In GSEA, how can one "correlate" gene expression with categorical phenotype data?
1
0
Entering edit mode
4.6 years ago
O.rka ▴ 660

The magnitude of the increment depends on the correlation of the gene with the phenotype. The enrichment score is the maximum deviation from zero encountered in the random walk; it corresponds to a weighted Kolmogorov–Smirnov-like statistic (ref. 7 and Fig. 1B). http://www.pnas.org/content/102/43/15545

How does one calculate the correlation between gene expression (continuous values) and categorical phenotype data (strings or binary encoded data)?

For example, suppose one had the following data:

gene_expr_A = [0.3, 0.5, 0.8, 13.0, 12.3, 15.8]
phenotypes = ["healthy", "healthy", "healthy", "diseased", "diseased", "diseased"]


Would this correlation be calculated like this?

phenotypes_encoded = [0,0,0,1,1,1]
correlation = pearson(gene_expr_A, phenotypes_encoded)


Is this statistically robust? I feel like this oversimplifies the operations.

gsea correlation pearson genes expression • 2.3k views
3
Entering edit mode
4.6 years ago

Hey,

Most things are simple when broken down and understood. I think that it is reasonable to correlate a continuous variable to the numerical equivalent of a categorical variable. This is what happens with a linear regression, after all.

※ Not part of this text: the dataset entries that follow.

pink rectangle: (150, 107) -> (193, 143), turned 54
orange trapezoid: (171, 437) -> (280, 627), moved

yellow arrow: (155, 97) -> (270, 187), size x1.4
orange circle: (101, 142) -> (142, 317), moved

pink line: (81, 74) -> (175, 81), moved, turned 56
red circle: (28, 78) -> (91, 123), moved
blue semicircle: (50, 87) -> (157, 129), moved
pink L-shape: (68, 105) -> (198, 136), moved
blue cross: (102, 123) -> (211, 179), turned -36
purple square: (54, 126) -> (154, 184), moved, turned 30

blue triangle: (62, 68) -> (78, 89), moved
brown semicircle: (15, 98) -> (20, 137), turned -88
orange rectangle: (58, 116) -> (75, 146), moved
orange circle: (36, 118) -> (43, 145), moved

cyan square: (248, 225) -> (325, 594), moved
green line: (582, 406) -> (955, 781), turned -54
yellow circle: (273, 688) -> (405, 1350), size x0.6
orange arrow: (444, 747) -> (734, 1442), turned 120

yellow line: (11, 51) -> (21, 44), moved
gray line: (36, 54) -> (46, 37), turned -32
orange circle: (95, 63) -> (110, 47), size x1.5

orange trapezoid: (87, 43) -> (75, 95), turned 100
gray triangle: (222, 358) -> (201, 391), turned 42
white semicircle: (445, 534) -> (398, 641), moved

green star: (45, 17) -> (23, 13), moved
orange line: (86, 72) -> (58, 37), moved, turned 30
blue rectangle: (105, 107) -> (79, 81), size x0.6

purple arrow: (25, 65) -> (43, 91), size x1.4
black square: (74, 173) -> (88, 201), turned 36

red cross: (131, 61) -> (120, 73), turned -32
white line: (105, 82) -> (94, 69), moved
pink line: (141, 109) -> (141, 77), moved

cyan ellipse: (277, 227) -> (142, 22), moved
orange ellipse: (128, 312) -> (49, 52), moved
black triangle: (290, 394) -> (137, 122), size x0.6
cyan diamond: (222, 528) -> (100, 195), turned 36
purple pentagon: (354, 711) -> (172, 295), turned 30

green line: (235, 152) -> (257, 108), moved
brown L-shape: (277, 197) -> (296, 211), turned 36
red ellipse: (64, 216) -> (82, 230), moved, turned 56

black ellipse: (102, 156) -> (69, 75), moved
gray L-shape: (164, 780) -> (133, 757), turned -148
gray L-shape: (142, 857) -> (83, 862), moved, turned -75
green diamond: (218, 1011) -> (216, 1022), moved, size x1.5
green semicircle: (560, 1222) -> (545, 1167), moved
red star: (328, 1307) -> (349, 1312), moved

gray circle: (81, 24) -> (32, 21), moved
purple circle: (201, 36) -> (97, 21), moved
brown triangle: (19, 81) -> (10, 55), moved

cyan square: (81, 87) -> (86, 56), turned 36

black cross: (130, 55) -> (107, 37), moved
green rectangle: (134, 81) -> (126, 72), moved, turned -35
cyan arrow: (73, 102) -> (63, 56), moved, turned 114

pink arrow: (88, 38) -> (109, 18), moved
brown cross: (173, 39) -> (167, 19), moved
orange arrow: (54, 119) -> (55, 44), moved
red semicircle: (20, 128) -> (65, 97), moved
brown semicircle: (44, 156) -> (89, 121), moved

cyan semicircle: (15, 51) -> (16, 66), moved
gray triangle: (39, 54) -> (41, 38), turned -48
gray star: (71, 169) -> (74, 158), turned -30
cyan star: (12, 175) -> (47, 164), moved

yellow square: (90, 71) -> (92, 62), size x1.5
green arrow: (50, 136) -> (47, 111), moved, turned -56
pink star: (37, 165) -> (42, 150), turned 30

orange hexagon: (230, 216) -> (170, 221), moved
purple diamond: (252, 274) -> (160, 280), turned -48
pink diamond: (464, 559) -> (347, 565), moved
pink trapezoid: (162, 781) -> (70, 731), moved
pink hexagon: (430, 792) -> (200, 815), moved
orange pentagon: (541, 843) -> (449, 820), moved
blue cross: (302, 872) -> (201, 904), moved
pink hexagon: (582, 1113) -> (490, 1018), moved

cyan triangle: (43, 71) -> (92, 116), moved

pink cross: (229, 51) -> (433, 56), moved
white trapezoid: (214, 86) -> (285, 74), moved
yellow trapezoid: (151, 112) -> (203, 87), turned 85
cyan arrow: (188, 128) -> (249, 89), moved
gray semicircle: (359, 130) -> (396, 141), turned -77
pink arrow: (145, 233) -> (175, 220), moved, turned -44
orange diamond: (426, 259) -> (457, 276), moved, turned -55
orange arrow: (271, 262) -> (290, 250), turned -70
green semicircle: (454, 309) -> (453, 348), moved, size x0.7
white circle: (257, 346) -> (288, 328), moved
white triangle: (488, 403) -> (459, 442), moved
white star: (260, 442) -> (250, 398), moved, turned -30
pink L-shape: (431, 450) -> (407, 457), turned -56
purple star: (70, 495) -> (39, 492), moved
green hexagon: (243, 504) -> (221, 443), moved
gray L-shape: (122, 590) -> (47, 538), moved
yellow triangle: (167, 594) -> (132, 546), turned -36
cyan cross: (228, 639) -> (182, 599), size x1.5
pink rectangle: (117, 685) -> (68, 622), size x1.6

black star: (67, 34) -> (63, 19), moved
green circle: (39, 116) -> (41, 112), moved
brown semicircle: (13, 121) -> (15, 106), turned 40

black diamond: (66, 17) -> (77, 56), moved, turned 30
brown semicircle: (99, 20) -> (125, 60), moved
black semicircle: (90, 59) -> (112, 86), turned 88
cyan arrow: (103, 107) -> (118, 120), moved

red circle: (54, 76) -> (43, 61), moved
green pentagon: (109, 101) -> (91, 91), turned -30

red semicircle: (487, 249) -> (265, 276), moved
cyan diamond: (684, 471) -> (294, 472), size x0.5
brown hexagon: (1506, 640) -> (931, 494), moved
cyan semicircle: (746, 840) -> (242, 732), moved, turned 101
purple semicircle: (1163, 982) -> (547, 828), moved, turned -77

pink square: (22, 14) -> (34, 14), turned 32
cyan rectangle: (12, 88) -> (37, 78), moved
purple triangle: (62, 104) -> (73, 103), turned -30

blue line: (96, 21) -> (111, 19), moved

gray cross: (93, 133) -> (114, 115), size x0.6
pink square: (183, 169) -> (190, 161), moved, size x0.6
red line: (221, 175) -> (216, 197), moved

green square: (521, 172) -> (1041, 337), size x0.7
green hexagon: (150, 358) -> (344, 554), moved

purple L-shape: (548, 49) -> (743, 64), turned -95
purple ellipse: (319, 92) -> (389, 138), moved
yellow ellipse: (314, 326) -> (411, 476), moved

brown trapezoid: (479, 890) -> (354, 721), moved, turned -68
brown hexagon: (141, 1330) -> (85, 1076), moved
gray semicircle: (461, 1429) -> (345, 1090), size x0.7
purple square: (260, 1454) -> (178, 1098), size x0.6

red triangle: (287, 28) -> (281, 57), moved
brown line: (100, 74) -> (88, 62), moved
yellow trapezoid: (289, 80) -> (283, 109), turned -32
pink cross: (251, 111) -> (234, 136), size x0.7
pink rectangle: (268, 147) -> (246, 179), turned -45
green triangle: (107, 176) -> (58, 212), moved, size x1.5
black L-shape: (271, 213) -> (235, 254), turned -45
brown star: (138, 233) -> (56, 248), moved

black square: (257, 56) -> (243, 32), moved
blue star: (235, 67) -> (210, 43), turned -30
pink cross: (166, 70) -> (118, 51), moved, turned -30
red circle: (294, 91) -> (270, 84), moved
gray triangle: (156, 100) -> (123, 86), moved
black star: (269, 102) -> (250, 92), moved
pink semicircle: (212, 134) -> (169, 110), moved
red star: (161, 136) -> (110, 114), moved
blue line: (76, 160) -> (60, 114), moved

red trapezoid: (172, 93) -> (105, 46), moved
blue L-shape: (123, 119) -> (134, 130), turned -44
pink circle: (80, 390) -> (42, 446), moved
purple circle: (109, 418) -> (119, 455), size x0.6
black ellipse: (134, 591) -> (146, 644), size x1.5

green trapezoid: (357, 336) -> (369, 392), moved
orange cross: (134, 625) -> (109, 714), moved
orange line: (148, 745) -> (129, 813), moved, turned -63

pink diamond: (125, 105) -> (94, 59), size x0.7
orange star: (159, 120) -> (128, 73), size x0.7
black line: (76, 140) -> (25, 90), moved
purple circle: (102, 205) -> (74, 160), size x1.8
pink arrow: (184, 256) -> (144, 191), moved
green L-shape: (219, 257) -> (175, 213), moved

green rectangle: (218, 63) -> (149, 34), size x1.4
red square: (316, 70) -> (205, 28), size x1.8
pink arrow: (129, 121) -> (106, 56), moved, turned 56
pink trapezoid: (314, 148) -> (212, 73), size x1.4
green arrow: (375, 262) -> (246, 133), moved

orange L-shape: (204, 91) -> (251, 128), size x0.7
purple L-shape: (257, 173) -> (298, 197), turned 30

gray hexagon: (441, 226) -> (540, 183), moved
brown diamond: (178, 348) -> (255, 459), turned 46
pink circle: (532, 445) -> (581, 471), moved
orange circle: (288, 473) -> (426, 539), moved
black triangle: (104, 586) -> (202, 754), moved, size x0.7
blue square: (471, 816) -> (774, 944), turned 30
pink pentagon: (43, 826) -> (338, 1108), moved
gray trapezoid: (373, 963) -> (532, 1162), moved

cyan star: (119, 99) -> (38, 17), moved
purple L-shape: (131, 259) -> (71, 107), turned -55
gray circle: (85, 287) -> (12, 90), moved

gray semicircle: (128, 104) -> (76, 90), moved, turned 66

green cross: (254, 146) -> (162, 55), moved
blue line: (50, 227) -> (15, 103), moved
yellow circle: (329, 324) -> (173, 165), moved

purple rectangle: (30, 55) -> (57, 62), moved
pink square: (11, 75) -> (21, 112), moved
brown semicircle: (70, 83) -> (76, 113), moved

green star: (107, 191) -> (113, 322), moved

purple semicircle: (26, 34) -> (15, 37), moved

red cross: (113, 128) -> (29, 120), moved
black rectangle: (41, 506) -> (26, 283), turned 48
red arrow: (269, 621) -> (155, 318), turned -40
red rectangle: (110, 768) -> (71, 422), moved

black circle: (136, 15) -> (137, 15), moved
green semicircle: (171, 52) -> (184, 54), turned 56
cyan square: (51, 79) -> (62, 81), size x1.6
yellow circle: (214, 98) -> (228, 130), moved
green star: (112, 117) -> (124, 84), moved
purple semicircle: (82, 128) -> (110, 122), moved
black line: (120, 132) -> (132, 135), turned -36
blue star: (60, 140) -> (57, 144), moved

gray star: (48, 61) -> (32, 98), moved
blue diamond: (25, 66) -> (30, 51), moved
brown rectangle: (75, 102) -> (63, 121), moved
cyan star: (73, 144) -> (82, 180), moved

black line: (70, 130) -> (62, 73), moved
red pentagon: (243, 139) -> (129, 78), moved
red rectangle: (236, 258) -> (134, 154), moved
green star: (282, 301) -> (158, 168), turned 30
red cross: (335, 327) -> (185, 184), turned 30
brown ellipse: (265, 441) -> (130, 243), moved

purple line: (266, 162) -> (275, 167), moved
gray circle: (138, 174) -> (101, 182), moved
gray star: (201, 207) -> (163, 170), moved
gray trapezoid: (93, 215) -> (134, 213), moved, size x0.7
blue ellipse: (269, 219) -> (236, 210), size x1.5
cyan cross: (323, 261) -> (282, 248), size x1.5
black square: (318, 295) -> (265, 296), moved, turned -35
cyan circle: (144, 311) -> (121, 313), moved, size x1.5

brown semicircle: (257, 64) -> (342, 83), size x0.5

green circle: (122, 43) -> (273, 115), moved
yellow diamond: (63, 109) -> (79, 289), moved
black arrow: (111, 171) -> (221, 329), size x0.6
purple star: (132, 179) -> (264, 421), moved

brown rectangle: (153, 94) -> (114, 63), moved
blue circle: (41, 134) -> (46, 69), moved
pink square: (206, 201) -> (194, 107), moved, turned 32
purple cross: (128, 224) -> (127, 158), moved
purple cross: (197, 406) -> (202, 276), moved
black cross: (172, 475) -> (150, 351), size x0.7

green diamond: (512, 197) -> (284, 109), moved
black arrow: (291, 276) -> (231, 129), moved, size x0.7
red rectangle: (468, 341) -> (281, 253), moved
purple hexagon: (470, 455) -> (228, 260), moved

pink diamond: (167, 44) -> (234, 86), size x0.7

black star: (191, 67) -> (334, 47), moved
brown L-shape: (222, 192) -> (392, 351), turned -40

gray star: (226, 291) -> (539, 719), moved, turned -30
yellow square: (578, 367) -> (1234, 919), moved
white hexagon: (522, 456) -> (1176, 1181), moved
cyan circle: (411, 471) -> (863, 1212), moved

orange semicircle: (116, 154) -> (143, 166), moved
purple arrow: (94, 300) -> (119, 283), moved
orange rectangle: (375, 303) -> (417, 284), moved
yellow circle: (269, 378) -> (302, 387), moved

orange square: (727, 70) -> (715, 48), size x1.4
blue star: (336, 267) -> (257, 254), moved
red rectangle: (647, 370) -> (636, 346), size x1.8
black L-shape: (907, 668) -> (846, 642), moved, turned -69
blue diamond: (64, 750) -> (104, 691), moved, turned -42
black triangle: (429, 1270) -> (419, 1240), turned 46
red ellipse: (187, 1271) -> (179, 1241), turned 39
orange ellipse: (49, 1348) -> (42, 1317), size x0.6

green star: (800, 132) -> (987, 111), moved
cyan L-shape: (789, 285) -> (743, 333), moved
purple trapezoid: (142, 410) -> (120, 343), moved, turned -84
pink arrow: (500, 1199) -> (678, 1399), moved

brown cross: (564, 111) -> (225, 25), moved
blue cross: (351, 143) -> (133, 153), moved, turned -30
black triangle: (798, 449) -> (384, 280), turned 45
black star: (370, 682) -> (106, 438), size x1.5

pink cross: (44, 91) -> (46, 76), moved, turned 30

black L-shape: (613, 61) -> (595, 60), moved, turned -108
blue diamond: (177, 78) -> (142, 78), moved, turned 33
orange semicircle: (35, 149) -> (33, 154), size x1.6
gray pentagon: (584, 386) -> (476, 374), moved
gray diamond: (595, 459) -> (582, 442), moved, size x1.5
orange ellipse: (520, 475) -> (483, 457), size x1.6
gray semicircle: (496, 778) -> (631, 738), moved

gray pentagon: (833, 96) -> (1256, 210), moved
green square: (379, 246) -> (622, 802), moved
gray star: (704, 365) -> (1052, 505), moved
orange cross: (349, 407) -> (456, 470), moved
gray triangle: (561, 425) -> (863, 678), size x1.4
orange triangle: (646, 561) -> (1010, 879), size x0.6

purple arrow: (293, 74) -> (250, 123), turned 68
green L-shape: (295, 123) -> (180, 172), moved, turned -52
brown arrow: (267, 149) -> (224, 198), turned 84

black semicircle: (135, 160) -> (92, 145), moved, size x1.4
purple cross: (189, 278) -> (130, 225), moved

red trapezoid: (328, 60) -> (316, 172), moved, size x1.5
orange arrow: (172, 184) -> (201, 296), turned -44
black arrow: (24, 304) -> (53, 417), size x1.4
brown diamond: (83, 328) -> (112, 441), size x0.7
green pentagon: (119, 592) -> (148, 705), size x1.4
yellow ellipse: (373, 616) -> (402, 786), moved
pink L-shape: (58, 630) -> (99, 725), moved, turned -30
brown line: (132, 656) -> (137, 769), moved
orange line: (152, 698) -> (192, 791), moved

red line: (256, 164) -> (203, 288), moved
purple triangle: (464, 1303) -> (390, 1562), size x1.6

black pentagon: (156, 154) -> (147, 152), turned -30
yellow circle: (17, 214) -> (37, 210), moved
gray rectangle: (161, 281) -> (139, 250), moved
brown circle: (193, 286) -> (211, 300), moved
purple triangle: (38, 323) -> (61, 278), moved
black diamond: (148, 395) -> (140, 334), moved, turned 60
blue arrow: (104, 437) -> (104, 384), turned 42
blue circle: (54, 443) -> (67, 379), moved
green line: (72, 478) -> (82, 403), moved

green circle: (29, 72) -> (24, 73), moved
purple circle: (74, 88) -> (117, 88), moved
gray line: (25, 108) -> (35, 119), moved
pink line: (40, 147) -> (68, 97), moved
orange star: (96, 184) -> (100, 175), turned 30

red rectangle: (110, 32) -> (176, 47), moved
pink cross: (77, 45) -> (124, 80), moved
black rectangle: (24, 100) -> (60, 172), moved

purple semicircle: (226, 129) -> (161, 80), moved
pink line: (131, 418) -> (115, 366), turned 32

Take a look:

continuous <- c(45, 67, 12, 65, 75, 3, 44, 90)
categorical <- factor(c(0,0,0,0,1,1,1,1))

cor(continuous, as.numeric(categorical)) ^ 2
 0.01024737

summary(lm(continuous ~ categorical))\$r.squared
 0.01024737


Between both of these, I would feel more comfortable reporting the regression values along with the p-value from the regression fit. Be careful on the interpretation of what this 'correlation' means, too.

Kevin

0
Entering edit mode

Hey Kevein, thanks this is making a lot of sense once I plotted data. I don't know why but it always seemed incorrect to look at correlations in this way but you're right and I definitely get it now.

Also, your linear model at the end is interesting. I'm pretty new to linear models used in this way so please let me know if I understand this correctly.

y = beta*x + bias_constant + epsilon

where y is the gene expression value from continuous, beta is the coefficient multiplied against x which is either 0 or 1 depending on the phenotype, bias_constant is the y intercept, and episilon is some normally distributed error. The fit for the model measured by R^2 is the pearson correlation between the 2 vectors squared?

I've seen R^2 that are between -1 and 1. How would the negative R^2 values be computed in this way?

Thanks again.

1
Entering edit mode

The negative r-squared is explained very well here: https://stats.stackexchange.com/questions/12900/when-is-r-squared-negative

For your other questions, I also point you to other material:

[Biostars is more for general bioinformatics, not statistics]

Remember, of course, that cor() and lm() will only produce the same value in a select few cases.

1
Entering edit mode

I will keep that in mind for the future. Thanks for the help even though this was out of scope. These links are really useful.